Het Parool - Zondag 09 oktober 2022
door: Lorianne van Gelder
Theatermaker Saman Amini is nu ook cabaretier. Met zijn scherpe show laat hij zien dat het wel heel moeilijk wordt gemaakt om ‘erbij te horen.’
Bgasm, wat zou dat betekenen? Is het Arabisch, Koerdisch, Farsi misschien? Hebreeuws? Nee, het is een Nederlands woord, een afkorting zelfs, en voor Saman Amini (Teheran, 1989) het hoogst haalbare. Hij wil bgasm worden: de Best Geïntegreerde Allochtoon Sinds Máxima (BGASM).
Constant zoekend
Amini is een meester in taal. Overigens heeft hij over dat woordje ‘allochtoon’ al vroeg een disclaimer: voortdurend ‘mensen met een migratieachtergrond’ zeggen zou zijn show een half uur langer maken.
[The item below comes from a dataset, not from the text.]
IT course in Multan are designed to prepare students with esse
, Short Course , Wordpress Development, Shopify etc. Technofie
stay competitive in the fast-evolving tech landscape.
Nu is dat anderhalf uur, en in die tijd leidt hij het publiek langs zijn aankomst in Nederland in 2000 via zijn jeugd in AZC’s en later in het Brabantse Chaam, naar de Toneelacademie in Maastricht. Constant zoekend naar hoe hij het beste integreert, door mee te doen, mee te dragen en mee te praten.
Amini maakte eerder al bejubelde voorstellingen als A Seat at the Table (2017) en Samenloop van omstandigheden (2016-2018), had televisierollen (Van god los, De fractie), was acteur in de gelauwerde marathonvoorstelling The Nation en is verdienstelijk zanger en rapper met een Edisonnominatie op zijn naam. Maar nu waagt hij zich aan cabaret. En dat gaat hem goed af.
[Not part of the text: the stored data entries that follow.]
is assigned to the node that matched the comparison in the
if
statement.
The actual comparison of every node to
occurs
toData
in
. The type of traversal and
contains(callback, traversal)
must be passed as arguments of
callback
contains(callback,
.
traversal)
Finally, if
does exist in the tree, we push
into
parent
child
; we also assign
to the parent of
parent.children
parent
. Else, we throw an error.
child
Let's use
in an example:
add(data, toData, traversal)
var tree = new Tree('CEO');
Van zijn tenen tot zijn stembanden
Hij is niet alleen talig inventief – hoe hij speelt met gezegden, hoe hij beschrijft dat elk woord dat hij leert, hem weer vijf nieuwe woorden doet opzoeken – hij is muzikaal (zowel qua zang, tekst als piano), zijn timing met grappen is scherp, en hij is opvallend sterk in het fysiek transformeren.
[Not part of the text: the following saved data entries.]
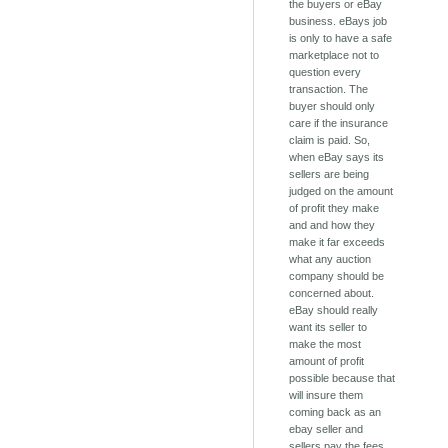
the buyers or eBay
business. eBays job
is only to have a safe
marketplace not to
question every
transaction. The
buyer should only
care if the insurance
claim is paid. So,
when eBay says its
sellers are being
judged on the amount
of profit they make
and and how they
make it far exceeds
what any auction
company should be
concerned about.
eBay should really
want its seller to
make the most
amount of profit
possible because that
will insure them
coming back as an
ebay seller and
sellers pay the fees.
Hij buigt zijn rug en is de schoolmeester in Iran die hem met een kersentak strafte, een lichte aanpassing in postuur met een onbegrijpelijke spraakwaterval en hij is zijn vader (volgens Amini de sgasm, de ‘slechtst geïntegreerde allochtoon sinds Maxima’). Amini beheerst alle registers van zijn lichaam, van zijn tenen tot zijn stembanden, volledig.
Lichtpeertjes op steeltjes
Muzikaal wordt Amini begeleid door Martin Verheesen, die zit achter een vleugel tussen de tientallen lichtpeertjes op steeltjes in het decor. Elke keer als Amini een stap zet in zijn integratieplan gaan er een paar peertjes aan – ‘integratieniveau in het AZC, 10 procent’ – en ook weer uit, als hij wordt geconfronteerd met het feit dat hij er nooit helemaal bij hoort.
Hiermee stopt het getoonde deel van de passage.